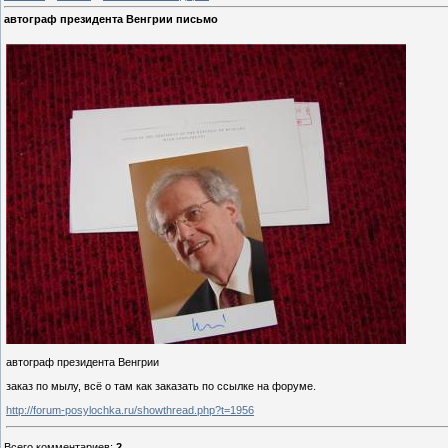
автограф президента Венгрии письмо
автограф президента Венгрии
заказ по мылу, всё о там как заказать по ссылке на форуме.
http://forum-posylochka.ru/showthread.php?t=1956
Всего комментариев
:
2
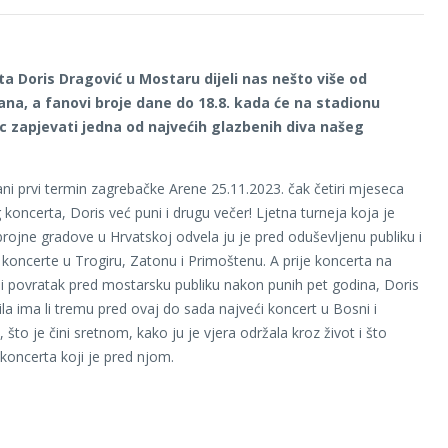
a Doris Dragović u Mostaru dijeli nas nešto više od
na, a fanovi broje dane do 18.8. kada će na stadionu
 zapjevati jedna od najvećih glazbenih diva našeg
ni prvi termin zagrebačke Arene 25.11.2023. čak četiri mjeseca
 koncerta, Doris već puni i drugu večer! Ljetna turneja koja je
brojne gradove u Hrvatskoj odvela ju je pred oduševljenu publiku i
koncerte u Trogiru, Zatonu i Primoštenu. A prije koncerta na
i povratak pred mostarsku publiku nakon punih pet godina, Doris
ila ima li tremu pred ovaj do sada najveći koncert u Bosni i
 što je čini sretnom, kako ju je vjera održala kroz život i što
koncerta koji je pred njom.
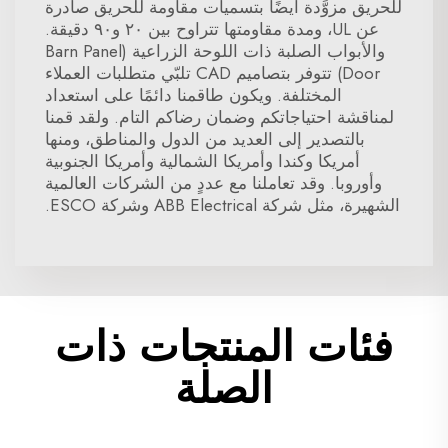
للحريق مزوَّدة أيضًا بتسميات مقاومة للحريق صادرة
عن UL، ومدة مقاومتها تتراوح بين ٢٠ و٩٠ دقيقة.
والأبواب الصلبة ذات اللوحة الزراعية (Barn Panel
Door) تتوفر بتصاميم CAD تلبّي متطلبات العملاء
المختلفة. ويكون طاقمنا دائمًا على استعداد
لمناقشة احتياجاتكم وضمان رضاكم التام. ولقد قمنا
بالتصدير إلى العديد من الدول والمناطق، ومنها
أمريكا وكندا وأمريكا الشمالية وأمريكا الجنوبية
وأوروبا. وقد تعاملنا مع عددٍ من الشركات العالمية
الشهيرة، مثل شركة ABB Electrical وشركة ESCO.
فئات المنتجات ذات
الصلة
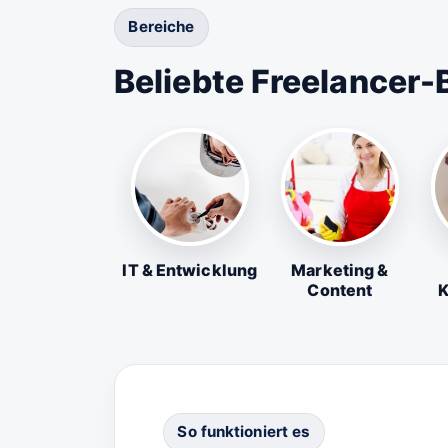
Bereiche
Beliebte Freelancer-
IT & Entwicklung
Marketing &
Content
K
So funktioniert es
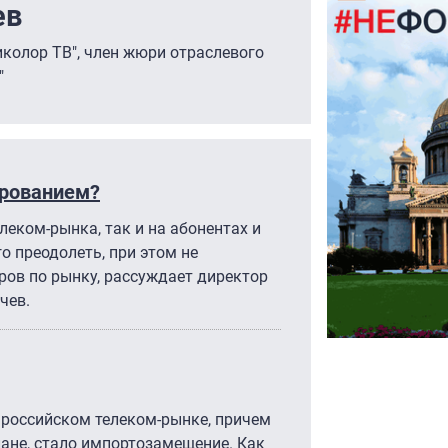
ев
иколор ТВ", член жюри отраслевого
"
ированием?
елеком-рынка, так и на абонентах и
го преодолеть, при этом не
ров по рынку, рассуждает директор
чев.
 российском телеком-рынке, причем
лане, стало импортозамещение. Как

____

--- The problem ---
Please reproduce exactly, and nothing more, the lines from the one containing "بالتصدير إلى العديد من الدول والمناطق، ومنها" through the last line of the entries, both included; pictures stay out.

--- Answer for this exercise ---
بالتصدير إلى العديد من الدول والمناطق، ومنها
أمريكا وكندا وأمريكا الشمالية وأمريكا الجنوبية
وأوروبا. وقد تعاملنا مع عددٍ من الشركات العالمية
الشهيرة، مثل شركة ABB Electrical وشركة ESCO.
فئات المنتجات ذات
الصلة
Bereiche
Beliebte Freelancer-
IT & Entwicklung
Marketing &
Content
K
So funktioniert es
ев
иколор ТВ", член жюри отраслевого
"
ированием?
елеком-рынка, так и на абонентах и
го преодолеть, при этом не
ров по рынку, рассуждает директор
чев.
 российском телеком-рынке, причем
лане, стало импортозамещение. Как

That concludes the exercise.